To enhance island tourism, local authority Wando County commissioned the architects to undertake the project as part of a wider redevelopment that has also provided the island with a community centre, a gallery and an artist's residence.
"The project to refurbish Cheongsando went slowly, avoiding the establishment of artificial facilities marring the beautiful isolated scenery of the island, and preserving it as is," said the architects.
"As the catch decreased accordingly, people began to leave the island," the architects said. "However, with its stunning natural landscape and pastoral scenery, it became popular as a filming location and has recently become a tourist island, visited by over 300,000 tourists a year."
The complex comprises three separate buildings. The refurbished schoolhouse, called the Slow Island Trip Centre, provides a tourist information centre and holiday accommodation. There is also a farm produce shop called Slow Food Workshop, and an office annex that provides services for a campsite.
The remodelled Cheongsan Middle School is topped by a row of triangular timber-clad volumes, which form five standalone holiday dwellings with their own private outdoor terraces.
"Slow Island Trip Centre – the main building – was originally a two-storey school building," explained studio architect Choi Kyosik. "The second floor had structural problems, so we had to demolish that floor."
"After deciding to demolish the second floor, we designed separate five wooden frame structures on the first floor," he told Dezeen. "The slope of the roof was needed because of rain. So, we designed triangular roof with an all-wooden exterior."
The structure is stabilised by a steel frame and concrete pillars, while the pyramidal pods are constructed and clad in cedar wood.
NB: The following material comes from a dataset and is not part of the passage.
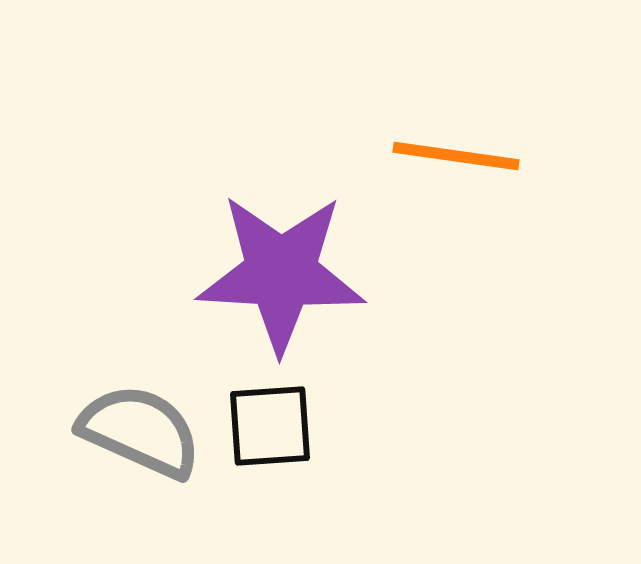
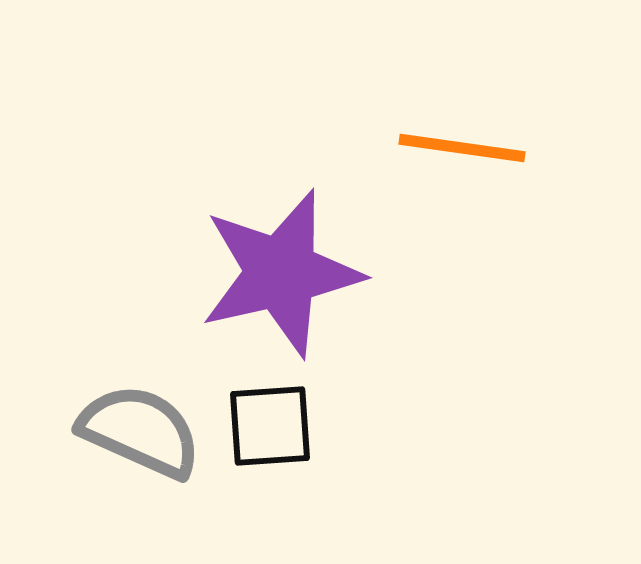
orange line: moved 6 px right, 8 px up
purple star: rotated 16 degrees counterclockwise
Local granite was used to clad the ground floor.
"Cheongsando has a tradition of building stone walls," said the architects. "The use of stone walls were a small thing, yet provided a way for the local residents to participate in the construction process. In this project, the residents personally worked on the outer wall construction in the traditional method of filling the walls with red clay."
The Slow Food Workshop, which makes and sells local produce including fermented soybeans, is set in a white-gabled building with an asphalt shingle roof. The whole structure is covered in a frame of timber louvres and a glazed entrance is recessed into an opening at one of the long facades.
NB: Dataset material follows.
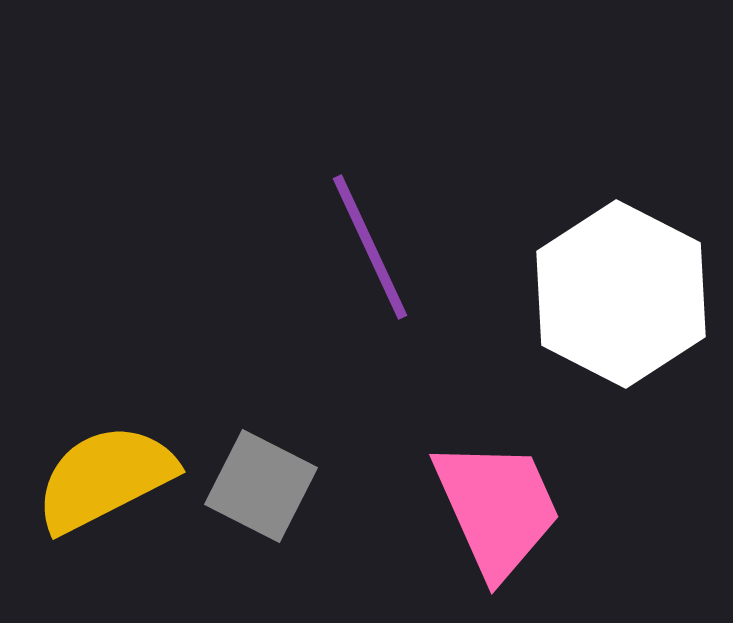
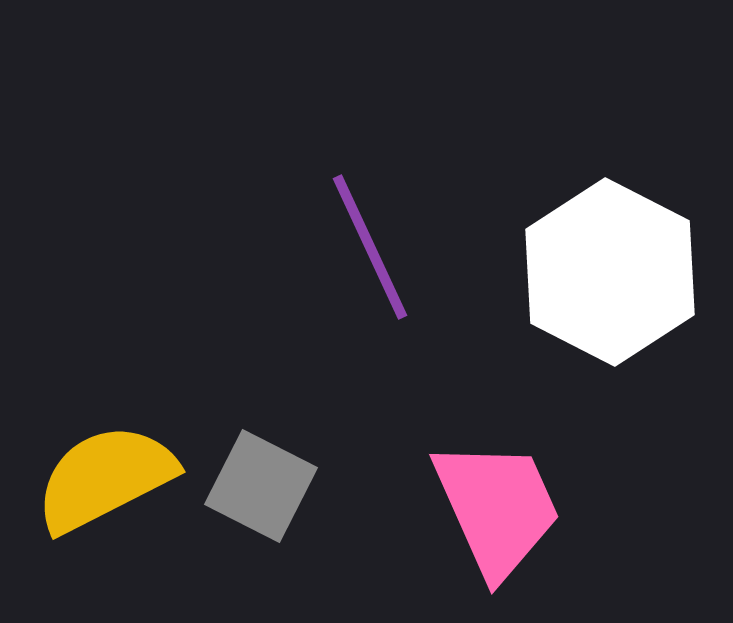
white hexagon: moved 11 px left, 22 px up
The final structure is a single-storey building with an inverted pitched roof. It provides administrative offices and shower facilities for a campsite intended to occupy the old playground.
The glazed structure is fronted by a wide stone deck that allows the building to be accessed from all directions from the campsite. Panels of frosted glass in the facade are designed to provide privacy for the shower cubicles and toilets within.
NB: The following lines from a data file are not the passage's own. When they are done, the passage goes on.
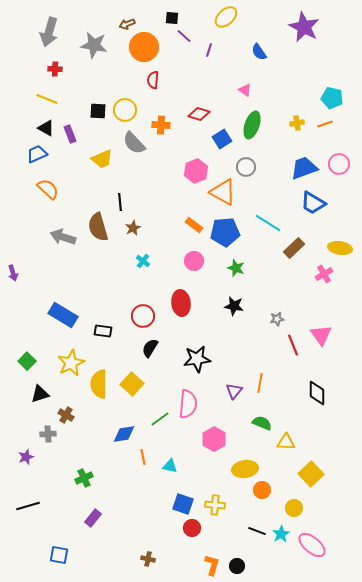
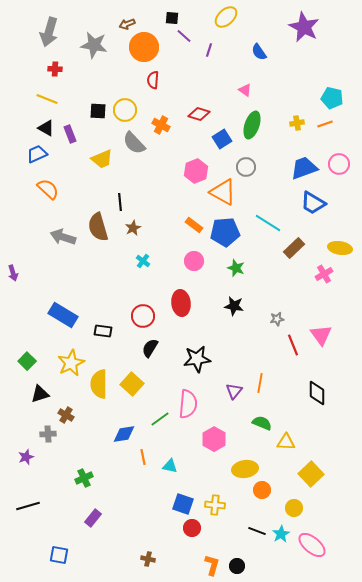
orange cross at (161, 125): rotated 24 degrees clockwise
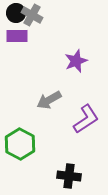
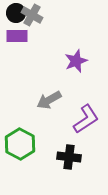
black cross: moved 19 px up
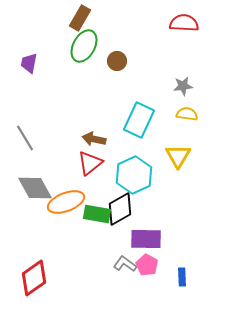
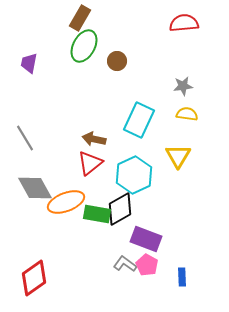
red semicircle: rotated 8 degrees counterclockwise
purple rectangle: rotated 20 degrees clockwise
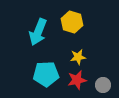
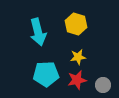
yellow hexagon: moved 4 px right, 2 px down
cyan arrow: rotated 36 degrees counterclockwise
"Considering that the building will contain showers and restrooms, this envelope does not really suit the character of the program," said the architects, describing the impracticality of the glazed facade. "Nonetheless, the glass envelope was selected to reinforce functionality while differentiating the structure from the main building."
"Along with etching film and LED lighting, the glass with its transparent physical property acts as a small lighthouse lighting the entire playground in the lonely aftermath of sunset," they added.
The Cheongsan project was completed in 2012. It was exhibited as part of the Out of the Ordinary: Award Winning Works by the Young Korean Architects show, which ran at London Metropolitan University's The Cass earlier this year.